As the Medicaid expansion moves forward, thousands of state residents will discover they are eligible under traditional Medicaid.
Some will be uninsured, but others will either be paying for insurance themselves or receiving it from their employer. It has been estimated that roughly 20 percent of new Medicaid recipients in Virginia would be “coming out of the woodwork.” This group is not eligible for the increased level of federal funding, meaning state taxpayers must pay 50 percent of their costs.
Overall, the Kaiser Family Foundation estimates state taxpayers would have to pony up at least $1.3 billion in additional taxes through 2022.
Of course, any estimate assumes the federal government will keep its side of the bargain when it comes to future funding. But with Washington still facing a debt crisis, Medicaid will almost certainly be on the table.
Indeed, in budget negotiations, the Obama administration reportedly offered to cut the 90 percent funding promise for Medicaid expansion to a lower “blended rate formula.” While the administration has backed off that offer, it shows how tenuous federal funding promises really are.

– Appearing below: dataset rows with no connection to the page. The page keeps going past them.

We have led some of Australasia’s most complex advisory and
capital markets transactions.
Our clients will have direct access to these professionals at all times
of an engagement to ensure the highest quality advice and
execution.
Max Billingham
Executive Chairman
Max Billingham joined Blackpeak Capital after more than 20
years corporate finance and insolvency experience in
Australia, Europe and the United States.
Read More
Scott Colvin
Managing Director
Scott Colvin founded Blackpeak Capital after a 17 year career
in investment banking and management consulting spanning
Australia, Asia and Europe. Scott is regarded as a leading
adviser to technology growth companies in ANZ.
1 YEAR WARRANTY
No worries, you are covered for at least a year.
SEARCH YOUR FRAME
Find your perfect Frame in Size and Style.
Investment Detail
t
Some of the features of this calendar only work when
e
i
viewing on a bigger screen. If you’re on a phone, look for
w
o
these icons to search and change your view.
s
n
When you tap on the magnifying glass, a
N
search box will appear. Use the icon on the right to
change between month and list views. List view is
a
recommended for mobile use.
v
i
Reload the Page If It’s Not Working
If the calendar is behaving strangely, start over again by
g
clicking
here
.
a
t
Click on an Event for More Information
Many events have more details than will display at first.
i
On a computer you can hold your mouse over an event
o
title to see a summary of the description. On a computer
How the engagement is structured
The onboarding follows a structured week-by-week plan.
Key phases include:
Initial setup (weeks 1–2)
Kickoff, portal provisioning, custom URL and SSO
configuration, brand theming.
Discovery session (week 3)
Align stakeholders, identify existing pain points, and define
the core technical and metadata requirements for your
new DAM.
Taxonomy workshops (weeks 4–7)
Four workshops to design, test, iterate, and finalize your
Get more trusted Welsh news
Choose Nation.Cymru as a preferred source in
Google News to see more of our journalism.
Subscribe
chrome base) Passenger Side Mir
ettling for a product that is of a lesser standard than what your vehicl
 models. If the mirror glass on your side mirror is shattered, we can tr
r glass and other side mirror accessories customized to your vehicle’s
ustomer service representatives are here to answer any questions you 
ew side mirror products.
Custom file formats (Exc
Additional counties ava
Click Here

Finally, Medicaid expansion wouldn’t necessarily provide poor Virginians with better access to health care. The Oregon Health Insurance Exchange study, the first randomized controlled study of Medicaid outcomes, recently concluded that “Medicaid coverage generated no significant improvements in measured physical‐health outcomes.”
Other studies show that, in some cases, Medicaid patients actually wait longer and receive worse care than the uninsured.
While Medicaid costs taxpayers a lot of money, it pays doctors little. On average, Medicaid reimburses doctors only 72 cents out of each dollar of costs. As a result, many doctors limit the number of Medicaid patients they serve or refuse to take them at all.
An analysis published in Health Affairs found that only 69 percent of physicians accept Medicaid patients. Another study in the New England Journal of Medicine found that Medicaid recipients were six times more likely to be denied an appointment than people with private insurance. And according to a third study, when they do get an appointment, they wait an average of 42 days to see a doctor, twice as long as the privately insured.
That’s one reason why so many Medicaid patients show up at the emergency room for treatment. They can’t find a doctor to treat them otherwise.
McAuliffe is also wrong on his expectation that increased enrollment will keep people out of ERs and reduce the cost of uncompensated care. The Oregon study found that increased Medicaid enrollment actually increased ER use by as much as 40 percent. The result was an increase in annual emergency room spending by roughly $120 per covered individual. In Virginia, that would mean almost $100 million in additional ER costs per year.
In reality, expanding Medicaid would cost Virginia taxpayers a substantial amount while providing the poor with substandard coverage. It would encourage some recipients to drop private coverage and could make ER crowding and costs worse. That’s not quite the miracle that McAuliffe is counting on.